Reproduce the lines below exactly, from the one containing "Контактная информация" through the one containing "bildet diese Einheit die Basis für die", both included. Leave out any pictures.

-- EXTRACTED ENTRIES --
# # # #
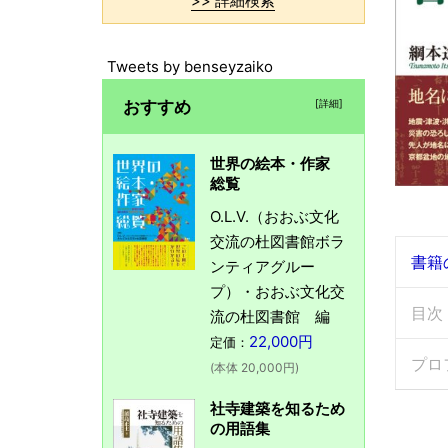
>> 詳細検索
Tweets by benseyzaiko
おすすめ
[詳細]
世界の絵本・作家
総覧
O.L.V.（おおぶ文化
交流の杜図書館ボラ
書籍
ンティアグルー
プ）・おおぶ文化交
目次
流の杜図書館 編
22,000円
定価：
プロ
(本体 20,000円)
社寺建築を知るため
の用語集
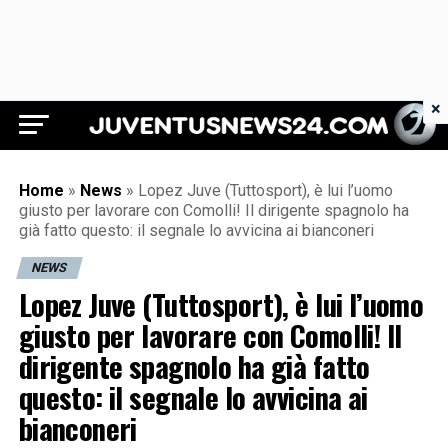
×
Juventus News 24
Home
»
News
»
Lopez Juve (Tuttosport), è lui l’uomo
giusto per lavorare con Comolli! Il dirigente spagnolo ha
già fatto questo: il segnale lo avvicina ai bianconeri
NEWS
Lopez Juve (Tuttosport), è lui l’uomo
giusto per lavorare con Comolli! Il
dirigente spagnolo ha già fatto
questo: il segnale lo avvicina ai
bianconeri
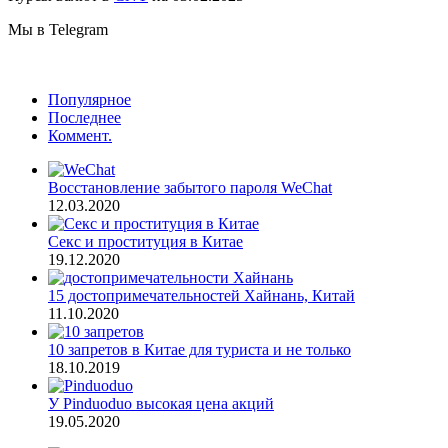
Мы в Telegram
Популярное
Последнее
Коммент.
Восстановление забытого пароля WeChat
12.03.2020
Секс и проституция в Китае
19.12.2020
15 достопримечательностей Хайнань, Китай
11.10.2020
10 запретов в Китае для туриста и не только
18.10.2019
У Pinduoduo высокая цена акций
19.05.2020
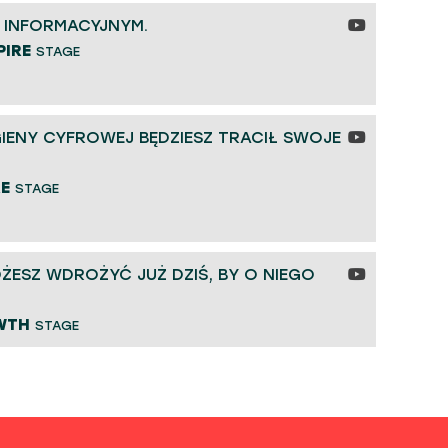
 INFORMACYJNYM.
PIRE
STAGE
GIENY CYFROWEJ BĘDZIESZ TRACIŁ SWOJE
RE
STAGE
ŻESZ WDROŻYĆ JUŻ DZIŚ, BY O NIEGO
WTH
STAGE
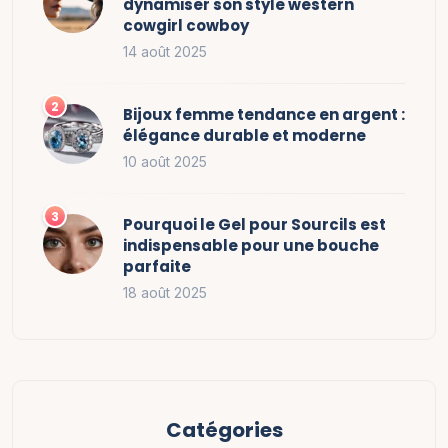
dynamiser son style western
cowgirl cowboy
14 août 2025
Bijoux femme tendance en argent :
élégance durable et moderne
10 août 2025
Pourquoi le Gel pour Sourcils est
indispensable pour une bouche
parfaite
18 août 2025
Catégories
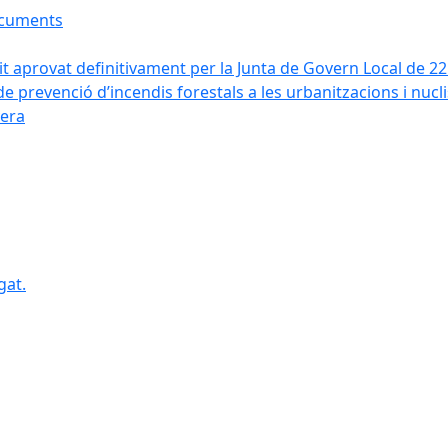
ocuments
it aprovat definitivament per la Junta de Govern Local de 2
de prevenció d’incendis forestals a les urbanitzacions i nucl
vera
gat.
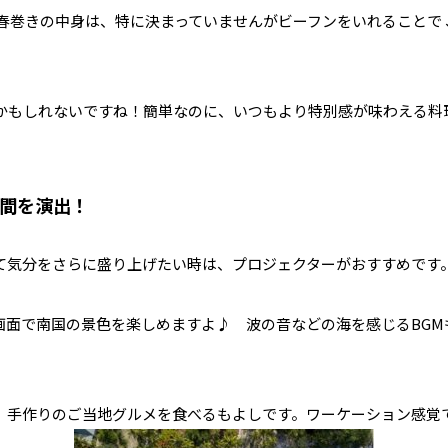
春巻きの中身は、特に決まっていませんがビーフンをいれることで
いかもしれないですね！簡単なのに、いつもより特別感が味わえる料
空間を演出！
て気分をさらに盛り上げたい時は、プロジェクターがおすすめです
画面で南国の景色を楽しめますよ♪ 波の音などの海を感じるBGM
、手作りのご当地グルメを食べるもよしです。ワーケーション感覚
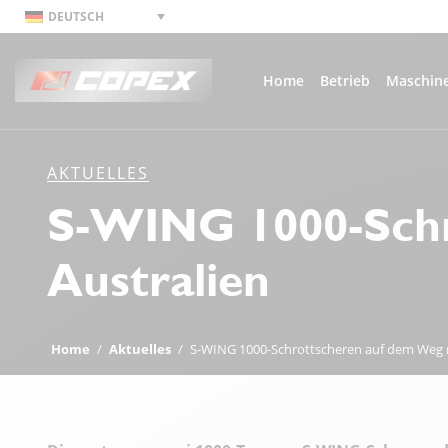
DEUTSCH
Home
Betrieb
Maschin
AKTUELLES
S-WING 1000-Schr
Australien
Home
/
Aktuelles
/
S-WING 1000-Schrottscheren auf dem Weg n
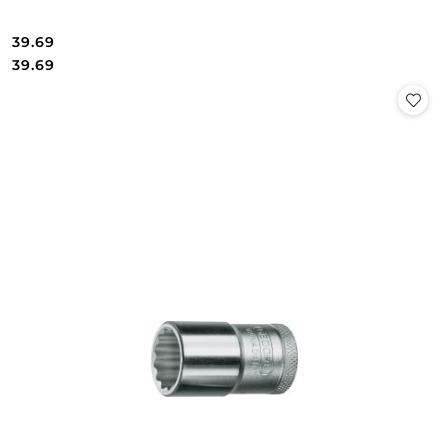
39.69
Cena:
Cena:
39.69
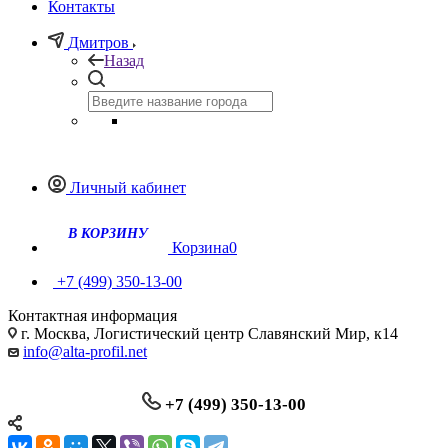
Контакты
Дмитров
Назад
Личный кабинет
Корзина
0
+7 (499) 350-13-00
Контактная информация
г. Москва, Логистический центр Славянский Мир, к14
info@alta-profil.net
+7 (499) 350-13-00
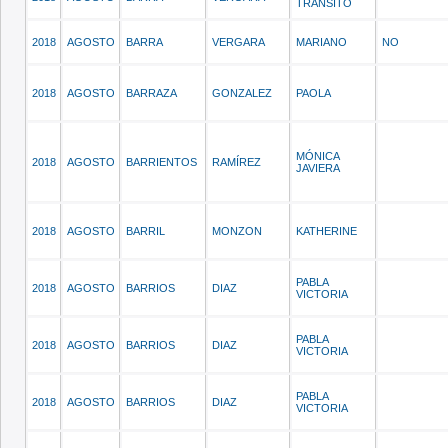
TRANSITO
2018
AGOSTO
BARRA
VERGARA
MARIANO
NO
2018
AGOSTO
BARRAZA
GONZALEZ
PAOLA
MÓNICA
2018
AGOSTO
BARRIENTOS
RAMÍREZ
JAVIERA
2018
AGOSTO
BARRIL
MONZON
KATHERINE
PABLA
2018
AGOSTO
BARRIOS
DIAZ
VICTORIA
PABLA
2018
AGOSTO
BARRIOS
DIAZ
VICTORIA
PABLA
2018
AGOSTO
BARRIOS
DIAZ
VICTORIA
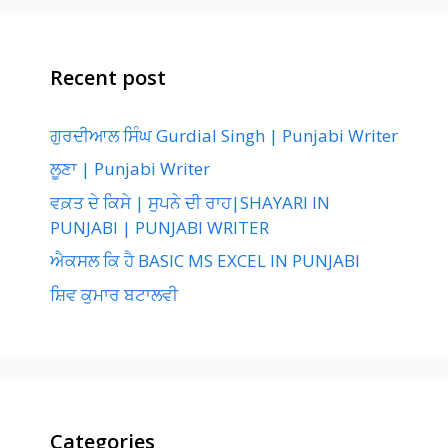
Recent post
ਗੁਰਦੀਆਲ ਸਿੰਘ Gurdial Singh | Punjabi Writer
ਲੂਣਾ | Punjabi Writer
ਵਕ਼ਤ ਦੇ ਕਿਸੇ | ਸੁਪਨੇ ਦੀ ਰਾਹ|SHAYARI IN
PUNJABI | PUNJABI WRITER
ਐਕਸਲ ਕਿ ਹੈ BASIC MS EXCEL IN PUNJABI
ਸ਼ਿਵ ਕੁਮਾਰ ਬਟਾਲਵੀ
Categories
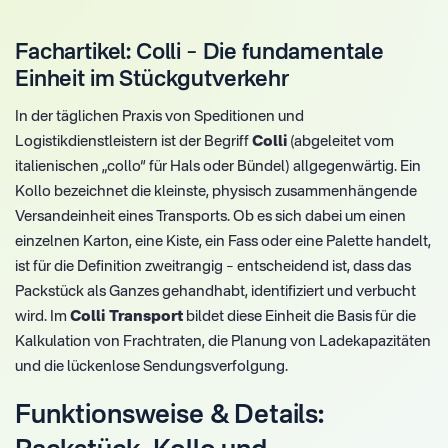
Fachartikel: Colli – Die fundamentale
Einheit im Stückgutverkehr
In der täglichen Praxis von Speditionen und
Logistikdienstleistern ist der Begriff
Colli
(abgeleitet vom
italienischen „collo“ für Hals oder Bündel) allgegenwärtig. Ein
Kollo bezeichnet die kleinste, physisch zusammenhängende
Versandeinheit eines Transports. Ob es sich dabei um einen
einzelnen Karton, eine Kiste, ein Fass oder eine Palette handelt,
ist für die Definition zweitrangig – entscheidend ist, dass das
Packstück als Ganzes gehandhabt, identifiziert und verbucht
wird. Im
Colli Transport
bildet diese Einheit die Basis für die
Kalkulation von Frachtraten, die Planung von Ladekapazitäten
und die lückenlose Sendungsverfolgung.
Funktionsweise & Details:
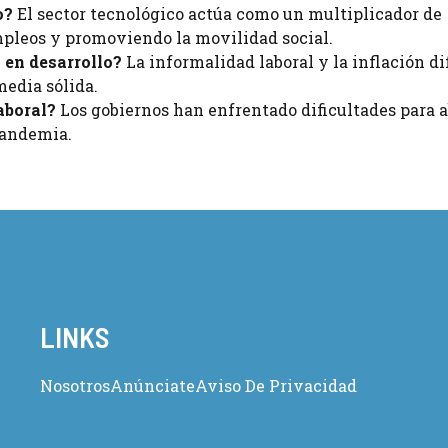
o?
El sector tecnológico actúa como un multiplicador de
mpleos y promoviendo la movilidad social.
s en desarrollo?
La informalidad laboral y la inflación di
media sólida.
laboral?
Los gobiernos han enfrentado dificultades para 
pandemia.
LINKS
Nosotros
Anúnciate
Aviso De Privacidad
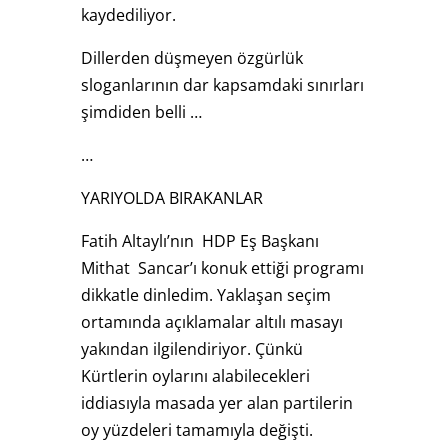
kaydediliyor.
Dillerden düşmeyen özgürlük
sloganlarının dar kapsamdaki sınırları
şimdiden belli …
…
YARIYOLDA BIRAKANLAR
Fatih Altaylı’nın HDP Eş Başkanı
Mithat Sancar’ı konuk ettiği programı
dikkatle dinledim. Yaklaşan seçim
ortamında açıklamalar altılı masayı
yakından ilgilendiriyor. Çünkü
Kürtlerin oylarını alabilecekleri
iddiasıyla masada yer alan partilerin
oy yüzdeleri tamamıyla değişti.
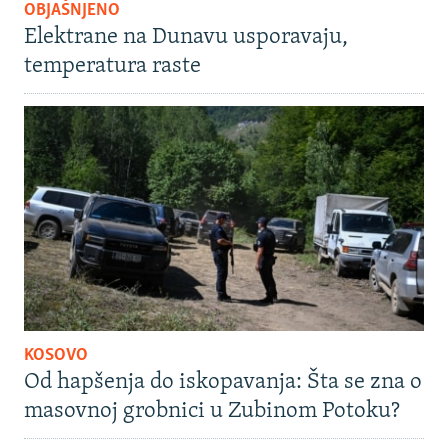
OBJAŠNJENO
Elektrane na Dunavu usporavaju,
temperatura raste
KOSOVO
Od hapšenja do iskopavanja: Šta se zna o
masovnoj grobnici u Zubinom Potoku?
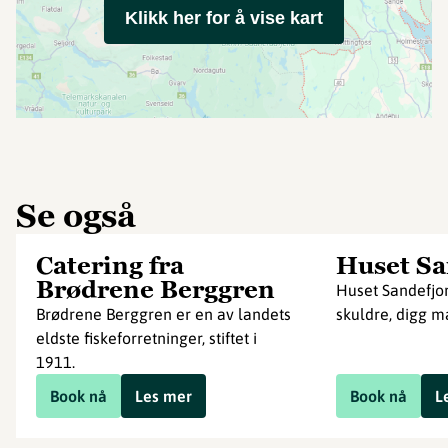
Klikk her for å vise kart
Se også
Catering fra
Huset Sa
Brødrene Berggren
Huset Sandefjor
Brødrene Berggren er en av landets
skuldre, digg 
eldste fiskeforretninger, stiftet i
1911.
Book nå
Les mer
Book nå
L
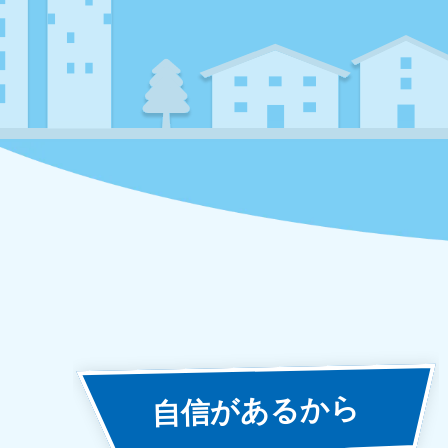
あるから
自信が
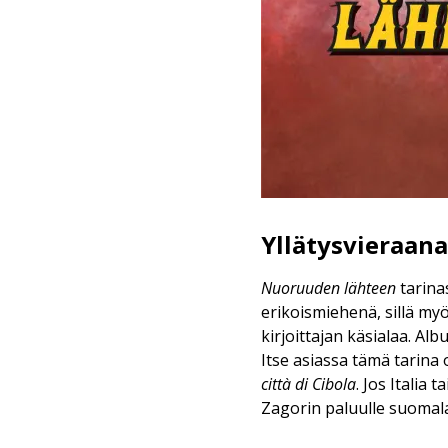
Yllätysvieraan
Nuoruuden lähteen
tarina
erikoismiehenä, sillä my
kirjoittajan käsialaa. Alb
Itse asiassa tämä tarina
città di Cibola
. Jos Italia 
Zagorin paluulle suomal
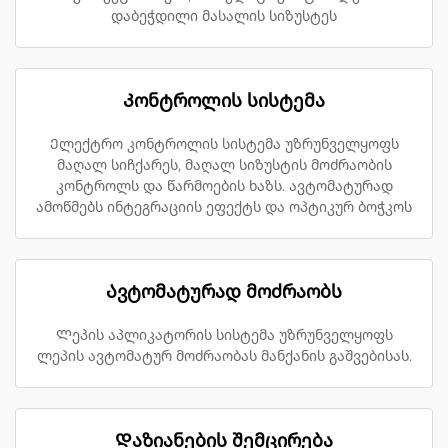
დაბეჭდილი მასალის სიზუსტეს
Კონტროლის სისტემა
Ელექტრო კონტროლის სისტემა უზრუნველყოფს
მაღალ სიჩქარეს, მაღალ სიზუსტის მოძრაობის
კონტროლს და წარმოების ხაზს. ავტომატურად
ამოწმებს ინტეგრაციის ეფექტს და ოპტიკურ ბოჭკოს
Ავტომატურად მოძრაობს
Ლეპის აპლიკატორის სისტემა უზრუნველყოფს
ლეპის ავტომატურ მოძრაობას მანქანის გაშვებისას.
Დაზიანების შემცირება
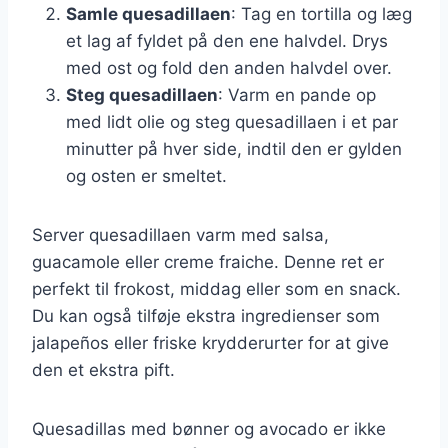
Samle quesadillaen
: Tag en tortilla og læg
et lag af fyldet på den ene halvdel. Drys
med ost og fold den anden halvdel over.
Steg quesadillaen
: Varm en pande op
med lidt olie og steg quesadillaen i et par
minutter på hver side, indtil den er gylden
og osten er smeltet.
Server quesadillaen varm med salsa,
guacamole eller creme fraiche. Denne ret er
perfekt til frokost, middag eller som en snack.
Du kan også tilføje ekstra ingredienser som
jalapeños eller friske krydderurter for at give
den et ekstra pift.
Quesadillas med bønner og avocado er ikke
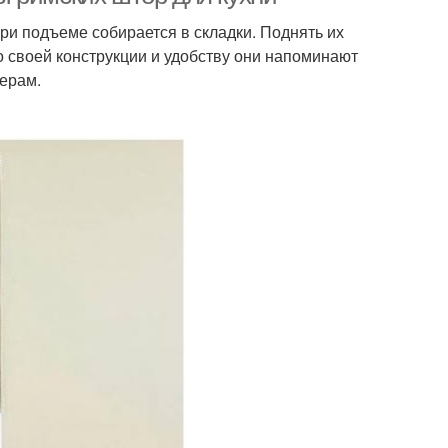
ри подъеме собирается в складки. Поднять их
 своей конструкции и удобству они напоминают
ьерам.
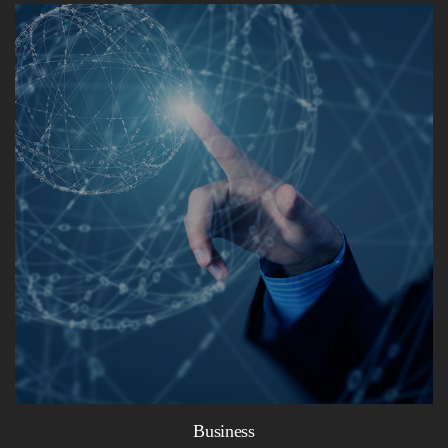
Business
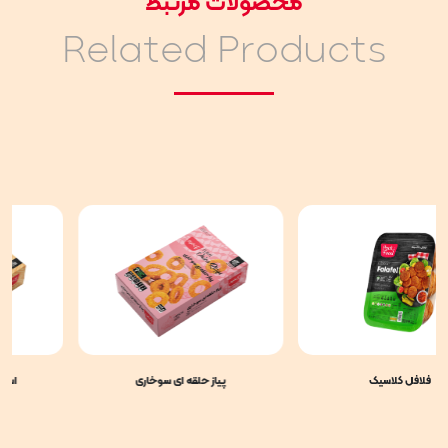
محصولات مرتبط
Related Products
کلاسیک
پیاز حلقه ای سوخاری
اسنک سیب زمی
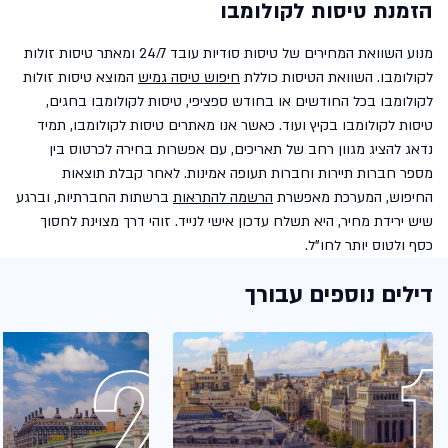
הזמנת טיסות לקולומבו
מנוע השוואת המחירים של טיסות סודיות עובד 24/7 ומאתר טיסות זולות
לקולומבו. השוואת הטיסות כוללת
חיפוש טיסה גמיש
המוצא טיסות זולות
לקולומבו בכל החודשים או בחודש ספציפי, טיסות לקולומבו בחגים,
טיסות לקולומבו בקיץ ועוד. כאשר אנו מאתרים טיסות לקולומבו, תמיד
נדאג להציג מגוון רחב של תאריכים, עם אפשרות בחירה לכרטוס בין
מספר חברות תיירות וחברות תעופה אמינות. לאחר קבלת תוצאות
החיפוש, המערכת מאפשרת
הרשמה להתראות
ברשתות החברתיות, וברגע
שיש ירידת מחיר, היא תשלח עדכון אישי לנייד. זוהי דרך מצוינת לחסוך
כסף ולטוס יותר לחו"ל.
דילים נוספים עבורך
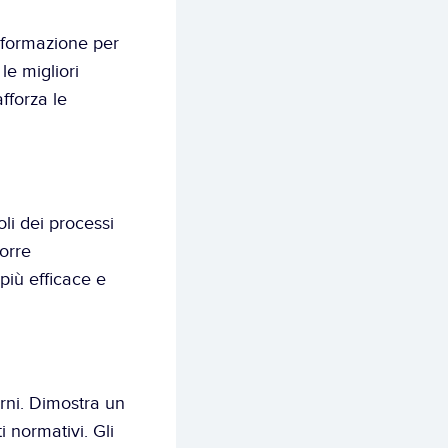
 formazione per 
e migliori 
forza le 
li dei processi 
orre 
iù efficace e 
rni. Dimostra un 
 normativi. Gli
# # # #
-- TASK RESULT --
Контактная информация
г. Москва, Логистический центр Славянский Мир, к14
info@alta-profil.net
+7 (499) 350-13-00
TRANSITO
2018
AGOSTO
BARRA
VERGARA
MARIANO
NO
2018
AGOSTO
BARRAZA
GONZALEZ
PAOLA
MÓNICA
2018
AGOSTO
BARRIENTOS
RAMÍREZ
JAVIERA
2018
AGOSTO
BARRIL
MONZON
KATHERINE
PABLA
2018
AGOSTO
BARRIOS
DIAZ
VICTORIA
PABLA
2018
AGOSTO
BARRIOS
DIAZ
VICTORIA
PABLA
2018
AGOSTO
BARRIOS
DIAZ
VICTORIA
Recent post
ਗੁਰਦੀਆਲ ਸਿੰਘ Gurdial Singh | Punjabi Writer
ਲੂਣਾ | Punjabi Writer
ਵਕ਼ਤ ਦੇ ਕਿਸੇ | ਸੁਪਨੇ ਦੀ ਰਾਹ|SHAYARI IN
PUNJABI | PUNJABI WRITER
ਐਕਸਲ ਕਿ ਹੈ BASIC MS EXCEL IN PUNJABI
ਸ਼ਿਵ ਕੁਮਾਰ ਬਟਾਲਵੀ
Categories
Fachartikel: Colli – Die fundamentale
Einheit im Stückgutverkehr
In der täglichen Praxis von Speditionen und
Logistikdienstleistern ist der Begriff
Colli
(abgeleitet vom
italienischen „collo“ für Hals oder Bündel) allgegenwärtig. Ein
Kollo bezeichnet die kleinste, physisch zusammenhängende
Versandeinheit eines Transports. Ob es sich dabei um einen
einzelnen Karton, eine Kiste, ein Fass oder eine Palette handelt,
ist für die Definition zweitrangig – entscheidend ist, dass das
Packstück als Ganzes gehandhabt, identifiziert und verbucht
wird. Im
Colli Transport
bildet diese Einheit die Basis für die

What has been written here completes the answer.